We first import the necessary packages. Make sure you have already installed the PyTorch framework.

import torch
import torch.nn as nn
import torch.nn.functional as F
import slapo

Model Definition

The Attention module consists of SelfAttention and Projection modules, where SelfAttention takes in the hidden states and passes it through three different linear layers to generate the query, key and value tensors. Then, those tensors will be performed the following scaled dot-product attention:

\[\mathrm{CoreAttention}(Q, K, V) = \mathrm{softmax}\left(\frac{QK^{\mathrm{T}}}{\sqrt{d_k}}\right) \cdot V\]

where \(d_k\) is the hidden dimension. Finally, the output of the attention module will be passed through a linear projection layer, added with the residual connection, and conducted a layer norm to generate the final output. The following code shows the implementation of the Attention module.

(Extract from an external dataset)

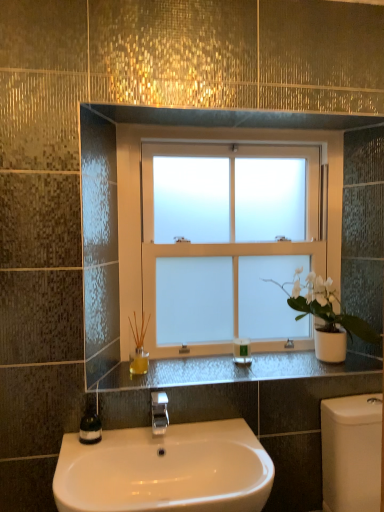 At what (x,y) coordinates should I click in order to perform the action: click on vacant area to the right of silver metallic faucet at center. Please return your answer as a coordinate pair (x, y). The width and height of the screenshot is (384, 512). Looking at the image, I should click on (211, 439). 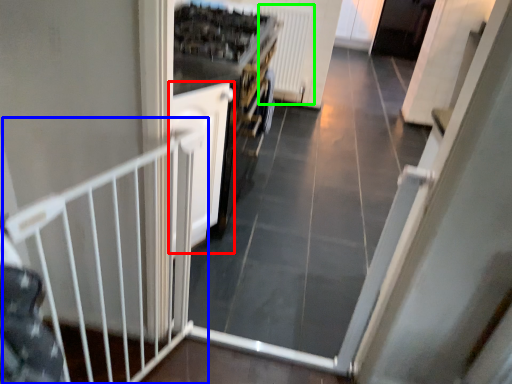 Question: Based on their relative distances, which object is farther from door (highlighted by a red box)? Choose from rail (highlighted by a blue box) and radiator (highlighted by a green box).

Choices:
 (A) rail
 (B) radiator

Answer: (B) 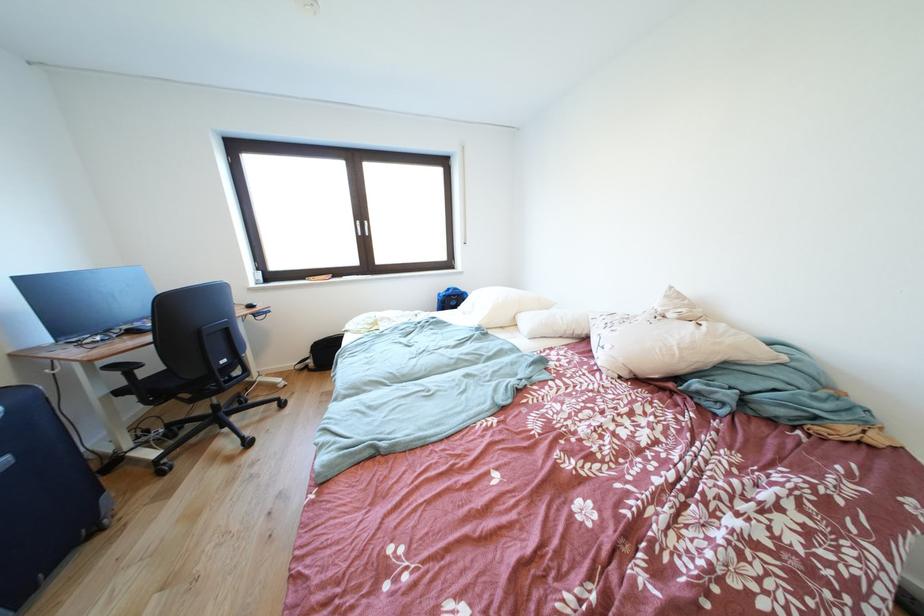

def scaled_dot_product(q, k, v):
    # (bs, head, seq, hs // head)
    d_k = q.shape[-1]
    attn_score = torch.matmul(q, k.transpose(-2, -1)) / torch.sqrt(d_k)
    # (bs, head, seq, seq)
    attn_probs = F.softmax(attn_score, dim=-1)
    attn_probs = F.dropout(attn_probs, 0.1)
    # (bs, head, seq, hs // head)
    attn = torch.matmul(attn_probs, v)
    return attn


class SelfAttention(nn.Module):
    def __init__(self, hidden_size, n_heads):
        super().__init__()
        self.q_proj = nn.Linear(hidden_size, hidden_size)
        self.k_proj = nn.Linear(hidden_size, hidden_size)
        self.v_proj = nn.Linear(hidden_size, hidden_size)
        self.n_heads = n_heads

    def permute_for_scores(self, x):
        # x: (batch_size, seq_len, hidden_size)
        new_shape = x.shape[:-1] + (self.n_heads, -1)
        x = x.view(new_shape)
        # output: (bs, head, seq, hs // head)
        return x.permute(0, 2, 1, 3)

    def forward(self, hidden_states):
        # hidden_states: (batch_size, seq_len, hidden_size)
        # qkv layers
        q = self.permute_for_scores(self.q_proj(hidden_states))
        k = self.permute_for_scores(self.k_proj(hidden_states))
        v = self.permute_for_scores(self.v_proj(hidden_states))
        # core attention
        output = scaled_dot_product(q, k, v)
        # output: (bs, seq, head, hs // head)
        output.permute(0, 2, 1, 3)
        output.view(output.shape[0], output.shape[1], -1)
        return output


class Projection(nn.Module):
    def __init__(self, hidden_size):
        super().__init__()
        self.dense = nn.Linear(hidden_size, hidden_size)
        self.dropout = nn.Dropout(0.1)
        self.layer_norm = nn.LayerNorm(hidden_size)

    def forward(self, hidden_states, input_tensor):
        hidden_states = self.dense(hidden_states)
        hidden_states = self.dropout(hidden_states)
        hidden_states = self.layer_norm(hidden_states + input_tensor)
        return hidden_states


class Attention(nn.Module):
    def __init__(self, hidden_size, n_heads):
        super().__init__()
        self.self_attn = SelfAttention(hidden_size, n_heads)
        self.proj = Projection(hidden_size)

    def forward(self, hidden_states):
        self_output = self.self_attn(hidden_states)
        attention_output = self.proj(self_output, hidden_states)
        return attention_output

Users can instantiate the model based on the above definition as usual.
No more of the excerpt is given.